While competition films are restricted to first-time filmmakers without U.S. distribution, you won’t find many familiar names in the noncompetitive section, either.

“The festival’s goal is not to continue to showcase the work of the same filmmakers year after year,” says Peter Baxter, Slamdance president and cofounder, “but to reach out to newcomers, and exhibit fresh, raw and largely unknown talent at its best, in the spirit of filmmaking without apologies.”

If guerilla filmmaking means never having to say you’re sorry, the noncompetitive Slamdancers took that to heart, poking fun at cherished institutions in 2 Birds with 1 Stallone and The Real Old Testament, raging against The Man in Culture Jam: Hijacking Commercial Culture, and resorting to the traditionally weird “surrealistic road movie” with The Rise and Fall of the Legendary Anglobilly Feverson, one of the festival’s “Special Screening Shorts.”

As a gateway drug for young filmmakers looking to break in, shorts are heavily featured at Slamdance on multiple tracks, including “$99 Specials” (5-minute shorts with budgets under a hundred bucks) and the monthly winners of Anarchy, the festival’s online shorts competition.
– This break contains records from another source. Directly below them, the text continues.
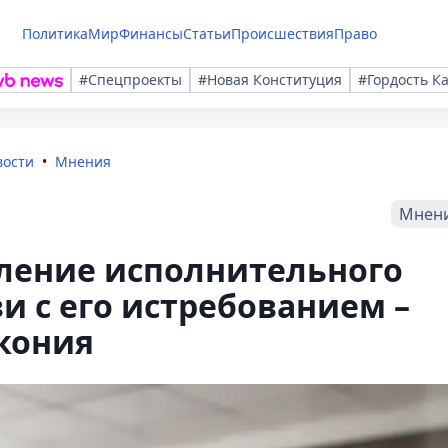
Политика
Мир
Финансы
Статьи
Происшествия
Право
#Спецпроекты
#Новая Конституция
#Гордость К
вости
Мнения
Мнен
ление исполнительного
и с его истребованием –
акония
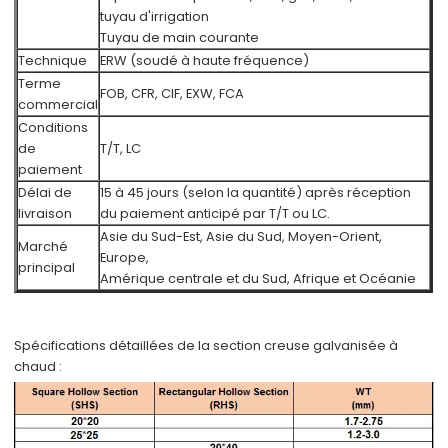
tuyau d'irrigation
Tuyau de main courante
Technique
ERW (soudé à haute fréquence)
Terme
FOB, CFR, CIF, EXW, FCA
commercial
Conditions
de
T/T, LC
paiement
Délai de
15 à 45 jours (selon la quantité) après réception
livraison
du paiement anticipé par T/T ou LC.
Asie du Sud-Est, Asie du Sud, Moyen-Orient,
Marché
Europe,
principal
Amérique centrale et du Sud, Afrique et Océanie
Spécifications détaillées de la section creuse galvanisée à
chaud :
Watch on a real screen what you could formerly only see as a postage-stamp-size streaming video, like the charming and delightful Midnight Express, about a young boy haunted by the most unlikely of nighttime visitors.


DVD fanaticism extends beyond your living room and into Park City with Nodance, the world’s first DVD-projected film festival. Nodance was founded not only “in response to the overflow of talent trying to get into” Sundance, says James Boyd, the festival’s founder and director, but to counter the “bias Sundance audiences and buyers have against digital films. They don’t see beyond the low budgets, but these films are a little more exploratory, a little more experimental.”

In this, its sixth year, Nodance offers a small roster of 20 films—out of 800 submitted—most of them in competition: features, shorts, documentaries and noncompeting music videos. Budgets for the features range from a high of $300,000 for Alec Carlin’s neo-noir Outpatient to $100,000 for Audie Harrison’s punk comedy The Last American, which originated on 16mm black-and-white film but will be projected on DVD.

Boyd believes that opening up festival competition to artists working on a budget with readily affordable DV equipment results in programming with “more passion that the traditional Sundance fare. You’re gonna see films at Nodance that you’re not gonna see anywhere else, darker, edgier stuff to balance out the big-budget, star-driven films of Sundance.” But Boyd doesn’t mean to disparage Sundance: “We’re just like a different ice cream flavor.” And this ice cream is free: Nodance screenings are open to the public without charge.

Backseat Film Festival

Doug Sakmann, festival director of the inaugural Backseat Film Festival, has no problem disparaging Sundance: “Sundance owns Park City now—they’ve basically stolen the forum for getting news of new films out there. We’re here to keep raising awareness of true independent film.”

The lineup for Backseat’s two days of programming—which includes screenings, concerts, live stage performances and art shows—is defiantly low-brow and proudly juvenile. Feature films screening at the festival include Steven Grasse’s The Bikini Bandits Experience, with “everybody’s favorite gun-toting, hot rod-driving, bikini-clad outlaws in their action-packed feature film debut!” (according to Backseat’s website) and Nick Esposito’s Four Days in Panties, about Internet porn and the clandestine world of nude models. Also on the schedule are the amusingly named Smoke Pot ’til You Fucking Die, from directors James Lynch and Ben Klein; and Captain Bill and the Rockin’ Buccaneers, from director Zafer Ulkucu. Counter-counter programming, for those uninterested in film, includes James Brown’s Glory Hole, the world premiere of a one-man show written entirely in public restrooms, and bands The Mimsies and Beret, the latter performing “French hardcore music.”

“I’m mainly planning to just have a good time,” says Sakmann. “I’m more excited about the parties than the screenings, actually. But if you don’t want to pay $650 to see a Sundance movie, come and see our stuff.”